DA: Officer justified in using deadly force

Jacob Steele

Brian Gaither

The Grand Junction police officer who shot and killed a 24-year-old parole absconder during a November traffic stop gone wrong won’t face criminal charges, Mesa County District Attorney Dan Rubinstein announced Tuesday.

Officer Jacob Steele was justified when he shot Grand Junction resident Brian Gaither 10 times in the chest and abdomen Nov. 22 because Steele, who was trapped half-in and half-out of a car and had been dragged along a wall just before he opened fire, “was operating on the belief that using deadly physical force was his only option to defend against the force being used,” Rubinstein said in his written decision.

Gaither came onto police’s radar Nov. 7 when he was a passenger in a car that was pulled over. Police spotted a gun on the seat next to Gaither, pulled the female driver out of the car and held Gaither at gunpoint, Rubinstein’s letter said. But Gaither, who was already wanted on a parole violation warrant, jumped into the driver’s seat and fled.

A warrant was issued for his arrest on suspicion of possession of a weapon by a previous offender, obstructing a peace officer and reckless driving.

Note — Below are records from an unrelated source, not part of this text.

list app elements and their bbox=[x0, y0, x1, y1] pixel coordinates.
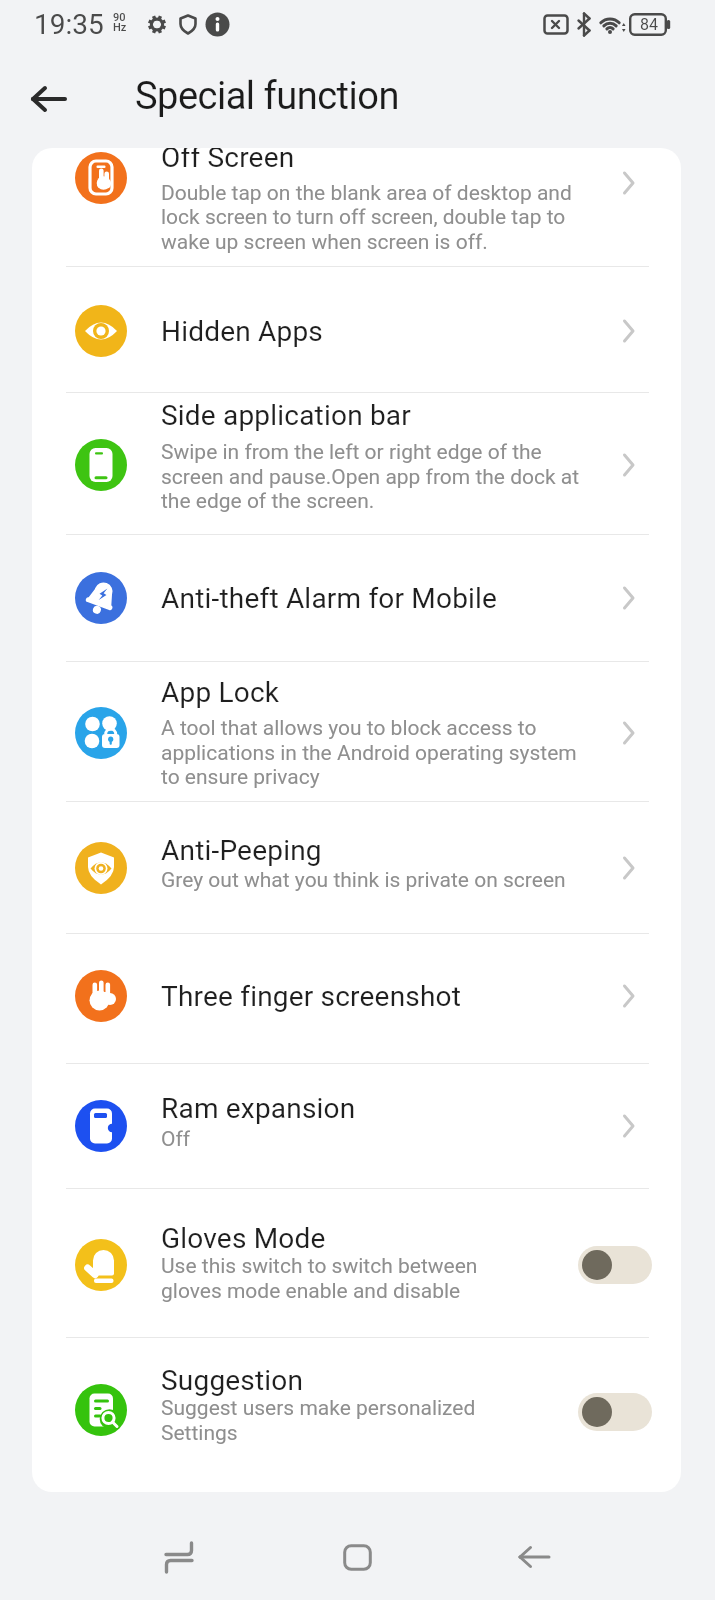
staticText: the edge of the screen. bbox=[161, 489, 375, 514]
staticText: Ram expansion bbox=[161, 1092, 356, 1125]
staticText: screen and pause.Open app from the dock … bbox=[161, 465, 580, 490]
staticText: Swipe in from the left or right edge of … bbox=[161, 440, 542, 465]
button[interactable] bbox=[32, 933, 681, 1063]
button[interactable] bbox=[158, 1541, 198, 1575]
button[interactable] bbox=[32, 534, 681, 661]
button[interactable] bbox=[578, 1393, 652, 1431]
staticText: Grey out what you think is private on sc… bbox=[161, 868, 566, 893]
button[interactable] bbox=[518, 1545, 552, 1569]
button[interactable] bbox=[32, 392, 681, 534]
button[interactable] bbox=[32, 1188, 681, 1337]
button[interactable] bbox=[32, 661, 681, 801]
staticText: Three finger screenshot bbox=[161, 980, 462, 1013]
staticText: Settings bbox=[161, 1421, 238, 1446]
button[interactable] bbox=[30, 85, 68, 113]
button[interactable] bbox=[343, 1544, 372, 1571]
staticText: 84 bbox=[631, 15, 667, 34]
button[interactable] bbox=[32, 266, 681, 392]
button[interactable] bbox=[32, 148, 681, 266]
staticText: Suggestion bbox=[161, 1364, 304, 1397]
staticText: Use this switch to switch between bbox=[161, 1254, 478, 1279]
button[interactable] bbox=[32, 1063, 681, 1188]
staticText: Side application bar bbox=[161, 399, 411, 432]
staticText: 19:35 bbox=[34, 8, 104, 41]
button[interactable] bbox=[578, 1246, 652, 1284]
button[interactable] bbox=[32, 801, 681, 933]
staticText: Hidden Apps bbox=[161, 315, 323, 348]
staticText: Suggest users make personalized bbox=[161, 1396, 476, 1421]
staticText: wake up screen when screen is off. bbox=[161, 230, 488, 255]
staticText: Gloves Mode bbox=[161, 1222, 326, 1255]
staticText: Double tap on the blank area of desktop … bbox=[161, 181, 572, 206]
staticText: App Lock bbox=[161, 676, 280, 709]
staticText: lock screen to turn off screen, double t… bbox=[161, 205, 566, 230]
staticText: 90 bbox=[113, 11, 126, 24]
staticText: Anti-theft Alarm for Mobile bbox=[161, 582, 498, 615]
staticText: gloves mode enable and disable bbox=[161, 1279, 461, 1304]
staticText: Hz bbox=[113, 21, 127, 34]
staticText: Anti-Peeping bbox=[161, 834, 322, 867]
staticText: Special function bbox=[135, 74, 399, 119]
staticText: Off Screen bbox=[161, 148, 295, 174]
staticText: applications in the Android operating sy… bbox=[161, 741, 577, 766]
staticText: A tool that allows you to block access t… bbox=[161, 716, 537, 741]
staticText: Off bbox=[161, 1127, 191, 1152]
staticText: to ensure privacy bbox=[161, 765, 320, 790]
button[interactable] bbox=[32, 1337, 681, 1492]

Steele spotted the car at C&F Foods, 859 Pitkin Ave, around midnight the morning of Nov. 7, he told investigators from the multi-jurisdictional Critical Incident Response team who looked into the shooting. Steele recognized Gaither sitting in the driver’s seat with his feet out, Rubinstein’s letter said. He told Gaither to get out of the car several times, and eventually tried to physically remove him from the car. Gaither somehow pulled Steele partially into the car during the struggle and hit the gas, pulling out “at a high rate of speed.”

Gaither drove toward the next building to the west of the gas station, Em Tech, 819 Pitkin Ave., driving over the raised curb without slowing.

“Officer Steele said his right boot was sticking out of the door and drug along the building,” Rubinstein’s letter said. “He said the vehicle crashed into the building and stopped.”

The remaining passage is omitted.